Something came up tangentially in a discussion on the MMORPGMaker.com forums the other day. In the context of trying to make “empty” (i.e. too large for the current playerbase) worlds feel less empty, a poster suggested:
if characters remain in the game after the player logs out, the world won’t feel so empty…sigh. i beat this drum too often.
This is something that I have long considered something that is – if not exactly a holy grail – at the very least potentially very desirable and certainly worth a try. Mike Walters and I refer to this as “mob mode”. Essentially, it means turning control of a PC over to the AI when logging out. There are a number of situations where this can be useful:
Long raids/dungeon crawls/adventure sessions
Everyone has had the situation where the event is not over, but they have to go take care of real life. Normally, this is fudged with a bit of forced roleplay where the PC in question somehow gets split from the group. If a player could assign her PC as a pet to a fellow player, then that PC will still be around and participating; at least in combat if not actively in the RP. The player could review the IC chat logs later.
The flip side of this is that if a player can’t log in before the others in the group already set off, his character could already tag along.
Really grindy tasks
Designers and admins want a mechanism to control how long a character has been around. One mechanism is to force the player to invest a certain number of hours of playing the character before that character can acquire a given amount of avatar capital. You don’t want the character’s character sheet reading “epic” when that character is still a low status nobody. In the case of RP, this takes time. This often suggests either “time deferred” avatar capital (e.g. daily or weekly limits on XP) or steep grinds.
The problem with the first is that it encourages campfire roleplay where the characters mostly just sit around and talk. The problem with the second is that players don’t like to grind. Actually, I’ll take that back. Many achiever types don’t mind grinding or at least tolerate it. However since the immersion motive of players does not appear to correlate with the achievement motive, you can’t say that roleplayers like to grind. Some may. Others won’t.
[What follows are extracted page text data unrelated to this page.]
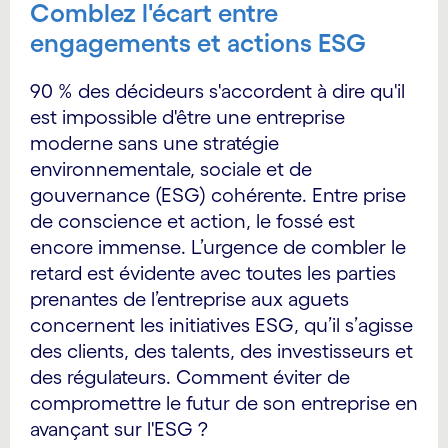
Comblez l'écart entre
engagements et actions ESG
90 % des décideurs s'accordent à dire qu'il
est impossible d'être une entreprise
moderne sans une stratégie
environnementale, sociale et de
gouvernance (ESG) cohérente. Entre prise
de conscience et action, le fossé est
encore immense. L’urgence de combler le
retard est évidente avec toutes les parties
prenantes de l’entreprise aux aguets
concernent les initiatives ESG, qu’il s’agisse
des clients, des talents, des investisseurs et
des régulateurs. Comment éviter de
compromettre le futur de son entreprise en
avançant sur l'ESG ?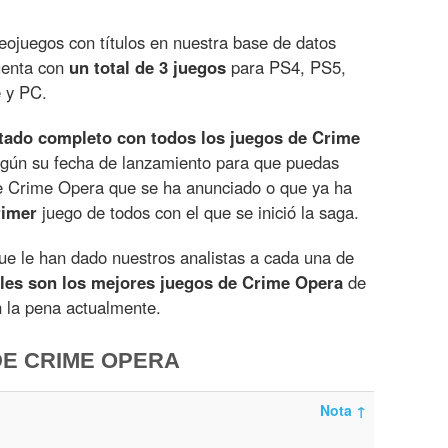
eojuegos con títulos en nuestra base de datos
uenta con
un total de 3 juegos
para PS4, PS5,
 y PC.
stado completo con todos los juegos de Crime
gún su fecha de lanzamiento para que puedas
 Crime Opera que se ha anunciado o que ya ha
rimer
juego de todos con el que se inició la saga.
e le han dado nuestros analistas a cada una de
les son los mejores juegos de Crime Opera
de
n la pena actualmente.
DE CRIME OPERA
Nota
↑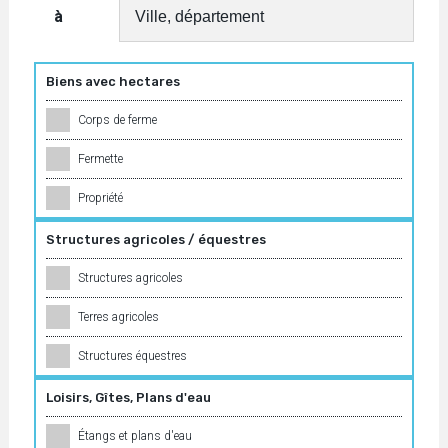
à
Biens avec hectares
Corps de ferme
Fermette
Propriété
Structures agricoles / équestres
Structures agricoles
Terres agricoles
Structures équestres
Loisirs, Gîtes, Plans d'eau
Étangs et plans d'eau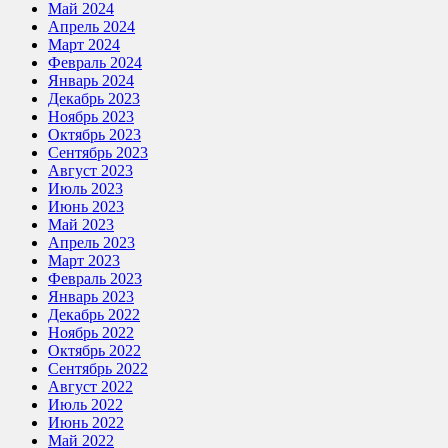
Май 2024
Апрель 2024
Март 2024
Февраль 2024
Январь 2024
Декабрь 2023
Ноябрь 2023
Октябрь 2023
Сентябрь 2023
Август 2023
Июль 2023
Июнь 2023
Май 2023
Апрель 2023
Март 2023
Февраль 2023
Январь 2023
Декабрь 2022
Ноябрь 2022
Октябрь 2022
Сентябрь 2022
Август 2022
Июль 2022
Июнь 2022
Май 2022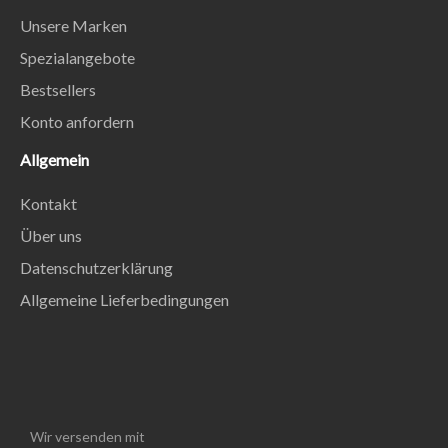
Unsere Marken
Spezialangebote
Bestsellers
Konto anfordern
Allgemein
Kontakt
Über uns
Datenschutzerklärung
Allgemeine Lieferbedingungen
Wir versenden mit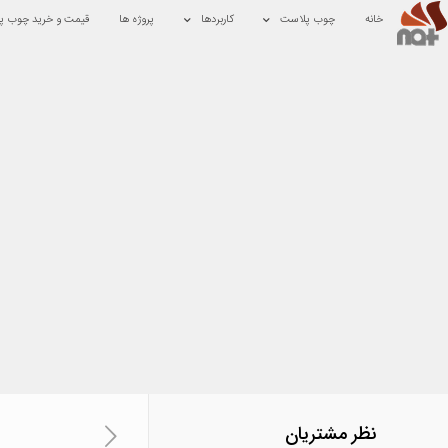
خانه
چوب پلاست
کاربردها
پروژه ها
قیمت و خرید چوب پ
نظر مشتریان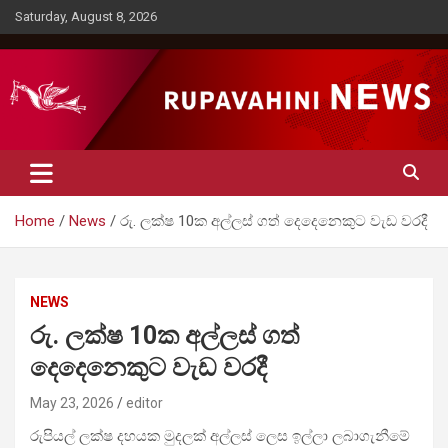
Skip
Saturday, August 8, 2026
to
content
Rupavahini News
Home
News
රු. ලක්ෂ 10ක අල්ලස් ගත් දෙදෙනෙකුට වැඩ වරදී
NEWS
රු. ලක්ෂ 10ක අල්ලස් ගත්
දෙදෙනෙකුට වැඩ වරදී
May 23, 2026
editor
රුපියල් ලක්ෂ දහයක මුදලක් අල්ලස් ලෙස ඉල්ලා ලබාගැනීමේ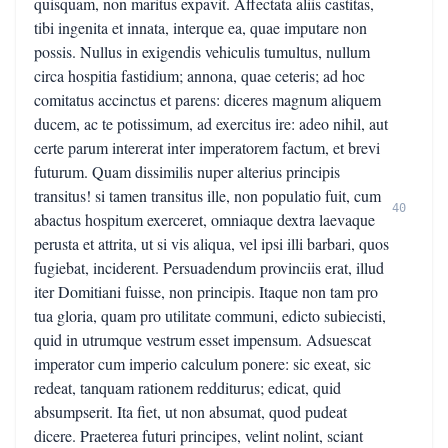
quisquam, non maritus expavit. Affectata aliis castitas,
tibi ingenita et innata, interque ea, quae imputare non
possis. Nullus in exigendis vehiculis tumultus, nullum
circa hospitia fastidium; annona, quae ceteris; ad hoc
comitatus accinctus et parens: diceres magnum aliquem
ducem, ac te potissimum, ad exercitus ire: adeo nihil, aut
certe parum intererat inter imperatorem factum, et brevi
futurum. Quam dissimilis nuper alterius principis
transitus! si tamen transitus ille, non populatio fuit, cum
40
abactus hospitum exerceret, omniaque dextra laevaque
perusta et attrita, ut si vis aliqua, vel ipsi illi barbari, quos
fugiebat, inciderent. Persuadendum provinciis erat, illud
iter Domitiani fuisse, non principis. Itaque non tam pro
tua gloria, quam pro utilitate communi, edicto subiecisti,
quid in utrumque vestrum esset impensum. Adsuescat
imperator cum imperio calculum ponere: sic exeat, sic
redeat, tanquam rationem redditurus; edicat, quid
absumpserit. Ita fiet, ut non absumat, quod pudeat
dicere. Praeterea futuri principes, velint nolint, sciant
If characters are always in-world, even when not being actively played, the designer is free to create “grindy” tasks that the characters can be assigned to during downtime. Such things as crafting, learning spells, engineering new starship designs, practicing martial moves, etc. could easily be give onerous real life time requirements. Crafting the sword of uberness could require 100 hours of smithing work, broken up in several steps. The player could fit it in along with other downtime tasks such as training and travelling; leaving the online time to adventuring and roleplaying.